À l'heure actuelle, toutes les installations de désinfection UV en canal ouvert nécessitent un système de régulation du niveau de l'eau afin d’assurer une immersion permanente des lampes par le maintien d’une lame d'eau relativement constante au-dessus de ces dernières. Pour ces installations la fiabilité de la désinfection ne peut être assurée en permanence. En effet, des incidents de la régulation de niveau tant d’ordre mécanique que liés à l'automatisme sont fréquents et ce d’autant plus lorsqu’il existe une grande variation du débit à traiter en cours de journée. Ces incidents induisent des risques de détérioration des lampes par des arrêts-marche répétitifs, un échauffement possible des tubes quartz ainsi qu'une fluctuation importante de la tranche d’eau surmontant les lampes qui porte préjudice à la qualité de la désinfection.
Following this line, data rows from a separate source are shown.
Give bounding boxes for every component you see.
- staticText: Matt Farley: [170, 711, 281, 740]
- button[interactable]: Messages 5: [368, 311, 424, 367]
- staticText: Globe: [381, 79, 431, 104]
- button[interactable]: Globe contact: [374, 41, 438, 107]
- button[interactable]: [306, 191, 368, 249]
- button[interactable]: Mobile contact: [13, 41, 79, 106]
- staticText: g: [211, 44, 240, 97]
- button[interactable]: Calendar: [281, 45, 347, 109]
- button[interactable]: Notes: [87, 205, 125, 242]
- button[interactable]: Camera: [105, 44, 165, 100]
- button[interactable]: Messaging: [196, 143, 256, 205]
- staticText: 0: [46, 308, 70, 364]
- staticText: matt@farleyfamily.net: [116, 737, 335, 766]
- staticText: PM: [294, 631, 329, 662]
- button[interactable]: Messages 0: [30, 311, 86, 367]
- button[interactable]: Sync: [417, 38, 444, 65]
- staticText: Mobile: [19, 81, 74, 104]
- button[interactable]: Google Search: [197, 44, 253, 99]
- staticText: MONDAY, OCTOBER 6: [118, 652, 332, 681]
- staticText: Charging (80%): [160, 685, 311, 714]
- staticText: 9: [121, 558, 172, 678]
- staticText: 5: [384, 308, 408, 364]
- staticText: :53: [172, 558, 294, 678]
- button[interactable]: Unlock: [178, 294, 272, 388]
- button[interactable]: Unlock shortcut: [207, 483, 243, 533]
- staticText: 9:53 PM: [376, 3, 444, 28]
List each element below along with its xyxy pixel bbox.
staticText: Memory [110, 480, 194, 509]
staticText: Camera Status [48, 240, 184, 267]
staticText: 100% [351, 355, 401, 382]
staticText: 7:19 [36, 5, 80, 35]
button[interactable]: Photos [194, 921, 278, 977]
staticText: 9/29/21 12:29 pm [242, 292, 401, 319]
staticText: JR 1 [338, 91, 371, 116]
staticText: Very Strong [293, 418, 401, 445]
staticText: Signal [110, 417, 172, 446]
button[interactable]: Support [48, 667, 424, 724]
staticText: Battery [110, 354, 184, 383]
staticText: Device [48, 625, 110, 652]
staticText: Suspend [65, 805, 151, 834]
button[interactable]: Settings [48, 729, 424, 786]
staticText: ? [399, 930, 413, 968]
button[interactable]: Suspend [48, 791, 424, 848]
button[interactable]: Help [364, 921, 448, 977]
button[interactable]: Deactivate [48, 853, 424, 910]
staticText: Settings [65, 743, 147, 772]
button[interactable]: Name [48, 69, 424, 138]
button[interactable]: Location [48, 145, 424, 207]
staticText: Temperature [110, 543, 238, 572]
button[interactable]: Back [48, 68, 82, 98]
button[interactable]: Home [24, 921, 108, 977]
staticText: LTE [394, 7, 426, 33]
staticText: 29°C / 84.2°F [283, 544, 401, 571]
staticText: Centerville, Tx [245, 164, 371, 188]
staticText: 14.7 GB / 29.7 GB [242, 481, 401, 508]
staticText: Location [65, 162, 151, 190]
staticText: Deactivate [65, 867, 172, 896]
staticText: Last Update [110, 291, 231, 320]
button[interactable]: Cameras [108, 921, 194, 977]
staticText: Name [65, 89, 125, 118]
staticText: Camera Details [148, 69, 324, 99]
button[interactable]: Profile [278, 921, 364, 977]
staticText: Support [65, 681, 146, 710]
Cette nouvelle configuration réactionnelle qui dispose les lampes verticalement et parallèlement au flux s'affranchit de tous les risques de dysfonctionnement possibles du système de régulation et assure de ce fait une grande fiabilité de la désinfection. D’autre part l’existence d'une zone d'irradiation à section fermée garantit une hydraulique optimisée gage d’une meilleure désinfection. En effet, l’écoulement très turbulent régnant dans la chambre réactionnelle de
[Photo : Principe de fonctionnement du procédé]
par les vitesses de passage élevées de l’effluent favorise l'homogénéité de l’irradiation des particules au sein de la masse liquide et de ce fait la qualité de la désinfection.
Caractéristiques fondamentales et avantages du procédé
L’effluent à désinfecter transite dans une ou plusieurs chambres réactionnelles disposées en série-parallèle au sein desquelles les lampes UV Wedeco Spectrotherm à haute énergie irradient la masse liquide en mouvement turbulent (figure 1).
Ce procédé est caractérisé par l’absence de système de régulation de niveau, la lame déversante en sortie de l'appareil assurant une immersion permanente des lampes. La zone d'irradiation possède une géométrie fixe, à contrario des installations actuelles, ce qui garantit un écoulement de type piston donc un temps d'irradiation équivalent pour chaque particule.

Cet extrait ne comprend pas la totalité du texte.